Potential blood flow treatment still faces hurdles
Sold under the brand names TNKase, Metalyse and Elaxim, the thrombolytic drug tenecteplase has recently shown promise to restore blood flow in stroke patients.
The potential for the treatment — and some hesitancy for it to replace FDA-approved alteplase — will be the focus of Thursday’s session, “The Road to Tenecteplase in Routine Clinical Practice: Are We There Yet?”
“One of the main reasons for reluctance is that tenecteplase is not level 1 on the American Stroke Guidelines despite multiple clinical trials and retrospective studies favoring tenecteplase as opposed to alteplase,” said Sujani Bandela, MD, assistant professor of vascular neurology at the University of Texas Health Science Center in San Antonio.
“Another reason is that many academic and larger comprehensive centers are still transitioning, so once that happens maybe it will push others in rural and smaller hospitals to make the switch.”
Shlee Song, MD, FAHA, neurology professor and director of the Comprehensive Stroke and Telestroke Program at Cedars Sinai Health System in Los Angeles, said another reason for the reluctance is clinical trials at comprehensive stroke centers and university hospitals haven’t allowed for tenecteplase to replace alteplase in research protocols in ongoing clinical trials.
“This has been changing with a few study steering committees that gave latitude to each hospital to allow for their local standard-of-care to be determined,” Dr.

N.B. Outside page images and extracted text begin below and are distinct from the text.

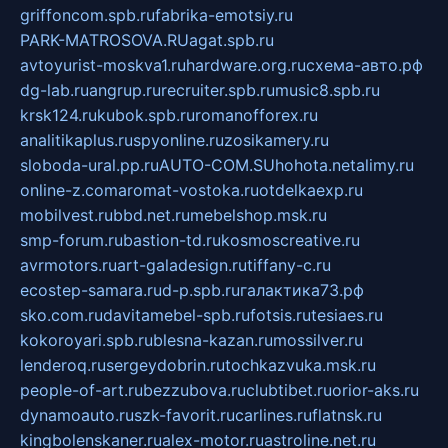
griffoncom.spb.ru
fabrika-emotsiy.ru
PARK-MATROSOVA.RU
agat.spb.ru
avtoyurist-moskva1.ru
hardware.org.ru
схема-авто.рф
dg-lab.ru
angrup.ru
recruiter.spb.ru
music8.spb.ru
krsk124.ru
kubok.spb.ru
romanofforex.ru
analitikaplus.ru
spyonline.ru
zosikamery.ru
sloboda-ural.pp.ru
AUTO-COM.SU
hohota.net
alimy.ru
online-z.com
aromat-vostoka.ru
otdelkaexp.ru
mobilvest.ru
bbd.net.ru
mebelshop.msk.ru
smp-forum.ru
bastion-td.ru
kosmoscreative.ru
avrmotors.ru
art-galadesign.ru
tiffany-c.ru
ecostep-samara.ru
d-p.spb.ru
галактика73.рф
sko.com.ru
davitamebel-spb.ru
fotsis.ru
tesiaes.ru
kokoroyari.spb.ru
blesna-kazan.ru
mossilver.ru
lenderoq.ru
sergeydobrin.ru
tochkazvuka.msk.ru
people-of-art.ru
bezzubova.ru
clubtibet.ru
orior-aks.ru
dynamoauto.ru
szk-favorit.ru
carlines.ru
flatnsk.ru
kingbolenskaner.ru
alex-motor.ru
astroline.net.ru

Song said.
Whatever obstacles remain, Dr. Bandela said a universal shift to tenecteplase is likely and should be focused on at larger academic centers making the shift first, followed by the smaller hospitals that are connected to them. This, she said, will help move treatment away from the classic “drip and ship” model, in which patients receive emergency treatment at a community hospital, and are then transferred to a comprehensive stroke center.
“Tenecteplase will have an easier transition that will allow quick administration of the thrombolytic, and then ship (the patient) toward a larger center for thrombectomy,” she said. “I would call it the ‘bolus and ship’ model.”
A universal shift to tenecteplase will be more likely once the AHA/ASA Acute Ischemic Stroke Guidelines adopt it as a reasonable alternative to alteplase and if it receives FDA approval, Dr. Song said.
Meanwhile, evidence for tenecteplase as a viable blood flow treatment continues to mount in ongoing trials and retrospective studies of multiple demographic populations, Dr. Song said.
“Our tenecteplase study in the state of Texas started out with two areas of Austin and San Antonio and now includes all academic centers statewide,” she said. “We have enough evidence at this point as many centers have already transitioned or are in the process of transitioning to tenecteplase.”
Even with the inevitable change, it will take some time to replace alteplase because it has been firmly entrenched in most medical systems for years, Dr. Song said.
“Given that alteplase has been in use at many medical centers since the late 1990s and early 2000s — embedded in workflows, education materials, policies and order sets — it is a lot of work and requires a multidisciplinary approach to adopt a new drug,” she said. “Thankfully, with many leaders and early adopters in this area sharing best practices, the updates are more manageable to roll out.”